### STUDY MATERIAL
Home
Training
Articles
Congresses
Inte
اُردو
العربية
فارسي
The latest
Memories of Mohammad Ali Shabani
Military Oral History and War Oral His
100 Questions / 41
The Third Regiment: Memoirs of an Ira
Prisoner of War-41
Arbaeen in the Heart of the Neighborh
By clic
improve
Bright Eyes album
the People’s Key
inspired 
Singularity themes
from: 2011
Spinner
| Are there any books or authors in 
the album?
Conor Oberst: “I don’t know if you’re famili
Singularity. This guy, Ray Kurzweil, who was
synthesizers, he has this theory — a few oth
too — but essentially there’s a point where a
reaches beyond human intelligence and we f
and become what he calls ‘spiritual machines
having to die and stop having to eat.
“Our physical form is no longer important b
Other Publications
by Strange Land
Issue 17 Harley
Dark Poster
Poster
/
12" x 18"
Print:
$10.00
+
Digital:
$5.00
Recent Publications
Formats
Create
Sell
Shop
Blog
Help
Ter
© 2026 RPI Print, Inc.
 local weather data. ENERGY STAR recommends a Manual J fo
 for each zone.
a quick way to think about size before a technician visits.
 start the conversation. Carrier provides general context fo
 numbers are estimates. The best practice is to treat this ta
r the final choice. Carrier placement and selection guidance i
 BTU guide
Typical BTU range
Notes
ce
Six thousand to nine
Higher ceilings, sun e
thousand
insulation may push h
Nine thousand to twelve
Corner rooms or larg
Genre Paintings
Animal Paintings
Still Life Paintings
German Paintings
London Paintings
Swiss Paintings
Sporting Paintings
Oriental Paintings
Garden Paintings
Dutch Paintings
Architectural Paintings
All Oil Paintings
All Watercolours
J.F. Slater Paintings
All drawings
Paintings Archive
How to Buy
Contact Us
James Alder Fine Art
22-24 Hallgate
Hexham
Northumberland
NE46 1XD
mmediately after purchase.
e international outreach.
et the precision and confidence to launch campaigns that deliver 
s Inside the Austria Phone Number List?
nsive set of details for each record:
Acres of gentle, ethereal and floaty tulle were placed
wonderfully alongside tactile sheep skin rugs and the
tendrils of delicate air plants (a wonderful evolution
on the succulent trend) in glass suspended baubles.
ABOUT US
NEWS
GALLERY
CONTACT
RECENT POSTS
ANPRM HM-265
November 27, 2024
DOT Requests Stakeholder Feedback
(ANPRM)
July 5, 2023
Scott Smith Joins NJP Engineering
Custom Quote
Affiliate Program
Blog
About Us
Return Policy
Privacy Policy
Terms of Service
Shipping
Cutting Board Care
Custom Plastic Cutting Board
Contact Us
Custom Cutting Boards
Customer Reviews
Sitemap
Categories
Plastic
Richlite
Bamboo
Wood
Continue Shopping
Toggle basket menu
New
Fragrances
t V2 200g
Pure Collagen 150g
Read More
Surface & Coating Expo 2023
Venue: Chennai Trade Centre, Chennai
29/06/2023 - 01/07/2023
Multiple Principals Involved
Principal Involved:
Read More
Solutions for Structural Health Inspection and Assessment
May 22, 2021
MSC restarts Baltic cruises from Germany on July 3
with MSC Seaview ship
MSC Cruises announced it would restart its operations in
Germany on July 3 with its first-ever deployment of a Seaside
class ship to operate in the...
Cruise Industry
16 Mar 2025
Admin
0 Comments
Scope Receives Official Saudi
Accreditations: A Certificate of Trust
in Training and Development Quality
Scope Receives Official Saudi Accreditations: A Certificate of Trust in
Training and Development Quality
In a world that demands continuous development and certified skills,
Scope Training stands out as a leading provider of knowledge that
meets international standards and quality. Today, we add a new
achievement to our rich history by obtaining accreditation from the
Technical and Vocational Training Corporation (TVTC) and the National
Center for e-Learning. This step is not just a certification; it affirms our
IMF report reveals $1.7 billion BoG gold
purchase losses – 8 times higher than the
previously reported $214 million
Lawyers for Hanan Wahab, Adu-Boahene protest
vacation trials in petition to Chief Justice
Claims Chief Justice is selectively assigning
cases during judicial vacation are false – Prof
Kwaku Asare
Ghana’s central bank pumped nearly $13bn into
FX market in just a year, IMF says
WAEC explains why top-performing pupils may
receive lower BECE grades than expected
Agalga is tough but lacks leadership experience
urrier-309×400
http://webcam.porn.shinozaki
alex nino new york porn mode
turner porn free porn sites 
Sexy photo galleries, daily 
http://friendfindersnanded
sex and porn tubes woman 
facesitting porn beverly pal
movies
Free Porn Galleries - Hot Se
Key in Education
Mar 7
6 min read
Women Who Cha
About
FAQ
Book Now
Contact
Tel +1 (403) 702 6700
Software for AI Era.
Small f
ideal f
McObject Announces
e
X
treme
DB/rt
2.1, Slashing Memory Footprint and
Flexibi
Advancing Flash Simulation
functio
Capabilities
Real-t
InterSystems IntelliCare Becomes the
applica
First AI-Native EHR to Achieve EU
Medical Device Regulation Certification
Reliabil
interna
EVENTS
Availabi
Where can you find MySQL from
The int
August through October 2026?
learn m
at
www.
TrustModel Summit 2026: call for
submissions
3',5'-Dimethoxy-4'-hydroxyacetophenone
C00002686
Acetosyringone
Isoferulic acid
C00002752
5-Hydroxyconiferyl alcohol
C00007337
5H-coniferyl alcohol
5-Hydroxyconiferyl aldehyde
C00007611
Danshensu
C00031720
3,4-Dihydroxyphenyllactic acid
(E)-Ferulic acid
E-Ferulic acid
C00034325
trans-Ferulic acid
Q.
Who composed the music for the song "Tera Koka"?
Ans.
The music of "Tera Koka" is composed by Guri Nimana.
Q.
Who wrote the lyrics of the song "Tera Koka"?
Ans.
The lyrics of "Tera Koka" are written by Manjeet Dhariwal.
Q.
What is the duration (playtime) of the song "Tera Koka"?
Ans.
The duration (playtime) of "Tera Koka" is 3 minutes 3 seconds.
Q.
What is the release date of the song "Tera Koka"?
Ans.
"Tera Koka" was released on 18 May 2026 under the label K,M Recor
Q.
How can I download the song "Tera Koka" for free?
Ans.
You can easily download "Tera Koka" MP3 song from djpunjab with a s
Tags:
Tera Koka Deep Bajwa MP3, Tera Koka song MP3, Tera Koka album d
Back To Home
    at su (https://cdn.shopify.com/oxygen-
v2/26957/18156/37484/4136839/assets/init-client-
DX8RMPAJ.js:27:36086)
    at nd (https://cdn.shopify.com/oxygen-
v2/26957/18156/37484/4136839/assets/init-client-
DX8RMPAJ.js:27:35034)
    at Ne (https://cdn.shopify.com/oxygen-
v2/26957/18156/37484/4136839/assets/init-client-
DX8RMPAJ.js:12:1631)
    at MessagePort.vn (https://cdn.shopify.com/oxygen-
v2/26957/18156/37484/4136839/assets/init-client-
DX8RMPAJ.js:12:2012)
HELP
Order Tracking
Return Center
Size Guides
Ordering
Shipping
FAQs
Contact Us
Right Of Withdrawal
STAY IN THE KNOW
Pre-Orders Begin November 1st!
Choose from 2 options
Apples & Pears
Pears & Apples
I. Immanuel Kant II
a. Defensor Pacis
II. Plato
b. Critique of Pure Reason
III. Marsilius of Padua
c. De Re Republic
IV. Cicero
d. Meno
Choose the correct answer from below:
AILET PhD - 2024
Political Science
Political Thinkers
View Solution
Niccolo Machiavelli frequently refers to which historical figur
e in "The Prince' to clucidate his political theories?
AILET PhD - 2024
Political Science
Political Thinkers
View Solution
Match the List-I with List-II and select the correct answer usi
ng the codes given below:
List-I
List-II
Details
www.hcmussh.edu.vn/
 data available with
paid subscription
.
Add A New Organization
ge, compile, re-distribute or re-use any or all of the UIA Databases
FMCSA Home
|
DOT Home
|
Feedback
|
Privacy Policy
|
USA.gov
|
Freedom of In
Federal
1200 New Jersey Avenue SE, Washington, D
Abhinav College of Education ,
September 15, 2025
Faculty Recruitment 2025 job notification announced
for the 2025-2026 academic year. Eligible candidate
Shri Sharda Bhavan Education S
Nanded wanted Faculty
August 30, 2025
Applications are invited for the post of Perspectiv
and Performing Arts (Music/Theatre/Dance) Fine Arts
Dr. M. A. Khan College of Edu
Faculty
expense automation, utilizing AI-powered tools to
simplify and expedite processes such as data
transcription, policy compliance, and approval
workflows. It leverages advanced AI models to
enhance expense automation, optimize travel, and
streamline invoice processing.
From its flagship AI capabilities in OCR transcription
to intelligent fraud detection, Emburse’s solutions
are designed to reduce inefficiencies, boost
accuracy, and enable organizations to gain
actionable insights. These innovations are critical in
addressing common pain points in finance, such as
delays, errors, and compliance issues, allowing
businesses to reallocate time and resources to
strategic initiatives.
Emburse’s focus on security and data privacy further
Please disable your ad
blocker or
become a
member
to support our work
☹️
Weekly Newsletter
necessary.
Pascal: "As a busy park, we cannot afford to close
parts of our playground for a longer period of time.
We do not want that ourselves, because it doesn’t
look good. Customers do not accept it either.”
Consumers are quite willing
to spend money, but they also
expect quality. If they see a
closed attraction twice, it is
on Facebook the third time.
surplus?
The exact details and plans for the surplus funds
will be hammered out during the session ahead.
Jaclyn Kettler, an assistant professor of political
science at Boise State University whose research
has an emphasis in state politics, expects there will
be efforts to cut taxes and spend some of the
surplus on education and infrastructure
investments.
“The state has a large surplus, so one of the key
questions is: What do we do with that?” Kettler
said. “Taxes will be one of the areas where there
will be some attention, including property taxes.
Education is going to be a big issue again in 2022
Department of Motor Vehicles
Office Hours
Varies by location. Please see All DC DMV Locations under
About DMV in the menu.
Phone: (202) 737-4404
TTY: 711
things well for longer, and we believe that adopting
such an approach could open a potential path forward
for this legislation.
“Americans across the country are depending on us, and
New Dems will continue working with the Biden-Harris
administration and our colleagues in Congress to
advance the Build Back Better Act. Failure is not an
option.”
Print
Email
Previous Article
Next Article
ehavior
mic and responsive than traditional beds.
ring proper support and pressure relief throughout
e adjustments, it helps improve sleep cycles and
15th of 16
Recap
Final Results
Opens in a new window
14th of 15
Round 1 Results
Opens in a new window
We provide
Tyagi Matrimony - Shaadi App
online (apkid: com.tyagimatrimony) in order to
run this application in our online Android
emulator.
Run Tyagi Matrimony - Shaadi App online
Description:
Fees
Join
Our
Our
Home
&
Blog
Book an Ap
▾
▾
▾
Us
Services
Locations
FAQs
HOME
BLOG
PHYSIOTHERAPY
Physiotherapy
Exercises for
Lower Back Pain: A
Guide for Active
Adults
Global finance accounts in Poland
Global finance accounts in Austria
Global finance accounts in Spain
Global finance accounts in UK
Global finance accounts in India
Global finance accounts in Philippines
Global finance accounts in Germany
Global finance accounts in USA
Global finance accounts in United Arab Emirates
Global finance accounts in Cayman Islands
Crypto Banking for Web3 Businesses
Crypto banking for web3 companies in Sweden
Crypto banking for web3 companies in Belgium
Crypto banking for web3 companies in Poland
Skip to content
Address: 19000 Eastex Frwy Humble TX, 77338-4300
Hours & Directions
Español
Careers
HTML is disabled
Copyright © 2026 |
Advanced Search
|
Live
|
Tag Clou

### YOUR OBJECTIVE
Say how many lines of the data above include the word "Shaadi", and add nothing further.

### REPLY TO THE EXERCISE
2